SEETrials: Leveraging Large Language Models for Safety and Efficacy Extraction in Oncology Clinical Trials

Kyeryoung Lee,Hunki Paek,Liang-Chin Huang,C. Beau Hilton,Surabhi Datta,Josh Higashi,Nneka Ofoegbu,Jingqi Wang,Samuel M Rubinstein,Andrew J Cowan,Mary Kwok,Jeremy L Warner,Hua Xu,Xiaoyan Wang
DOI: https://doi.org/10.1101/2024.01.18.24301502
2024-05-13
Abstract:Background Initial insights into oncology clinical trial outcomes are often gleaned manually from conference abstracts. We aimed to develop an automated system to extract safety and efficacy information from study abstracts with high precision and fine granularity, transforming them into computable data for timely clinical decision-making. Methods We collected clinical trial abstracts from key conferences and PubMed (2012-2023). The SEETrials system was developed with four modules: preprocessing, prompt modeling, knowledge ingestion and postprocessing. We evaluated the system performance qualitatively and quantitatively and assessed its generalizability across different cancer types such as multiple myeloma (MM), breast, lung, lymphoma, and leukemia. Furthermore, the efficacy and safety of innovative therapies, including CAR-T, bispecific antibodies, and antibody-drug conjugates (ADC), in MM were analyzed across a large scale of clinical trial studies. Results SEETrials achieved high precision (0.958), recall (sensitivity) (0.944), and F1 score (0.951) across 70 data elements present in the MM trial studies Generalizability tests on four additional cancers yielded precision, recall, and F1 scores within the 0.966-0.986 range. Variation in the distribution of safety and efficacy-related entities was observed across diverse therapies, with certain adverse events more common in specific treatments. Comparative performance analysis using overall response rate (ORR) and complete response (CR) highlighted differences among therapies: CAR-T (ORR: 88%, 95% CI: 84-92%; CR: 95%, 95% CI: 53-66%), bispecific antibodies (ORR: 64%, 95% CI: 55-73%; CR: 27%, 95% CI: 16-37%), and ADC (ORR: 51%, 95% CI: 37-65%; CR: 26%, 95% CI: 1-51%). Notable study heterogeneity was identified (>75% I2 heterogeneity index scores) across several outcome entities analyzed within therapy subgroups. Conclusion SEETrials demonstrated highly accurate data extraction and versatility across different therapeutics and various cancer domains. Its automated processing of large datasets facilitates nuanced data comparisons, promoting the swift and effective dissemination of clinical insights.
What problem does this paper attempt to address?
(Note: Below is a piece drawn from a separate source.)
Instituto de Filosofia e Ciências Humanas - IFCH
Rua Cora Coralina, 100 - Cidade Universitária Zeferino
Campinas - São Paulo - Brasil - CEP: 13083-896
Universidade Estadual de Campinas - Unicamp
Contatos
The problem addressed in this paper is how to automatically extract safety and efficacy information from abstracts of tumor clinical trials in an efficient and detailed manner, and transform it into computable data that can be used for timely clinical decision-making. To solve this problem, the researchers developed a system called SEETrials, which consists of four modules: pre-processing, hint modeling, knowledge intake, and post-processing. SEETrials utilizes large-scale language models, such as GPT-4, to process clinical trial abstract data collected from key conferences and PubMed. By analyzing clinical trial data from various cancers such as multiple myeloma (MM), breast cancer, lung cancer, lymphoma, and leukemia, the system demonstrates high accuracy and generalizability. It is able to automatically process large amounts of data, facilitate nuanced comparisons of clinical insights, and thus accelerate and improve the efficiency of clinical decision-making. The paper quantitatively and qualitatively evaluates the accuracy of SEETrials in extracting clinical trial results and shows its good adaptability across different therapies and cancer types. The study also reveals differences in safety and efficacy among different therapies, such as CAR-T cell therapy, bispecific antibodies, and antibody-drug conjugates. For example, CAR-T therapy shows outstanding performance in terms of complete remission rate, but certain side effects are more common in specific treatments. In summary, this paper aims to address the challenge of automatically extracting safety and efficacy information from tumor clinical trial literature to support faster and more effective clinical decision-making.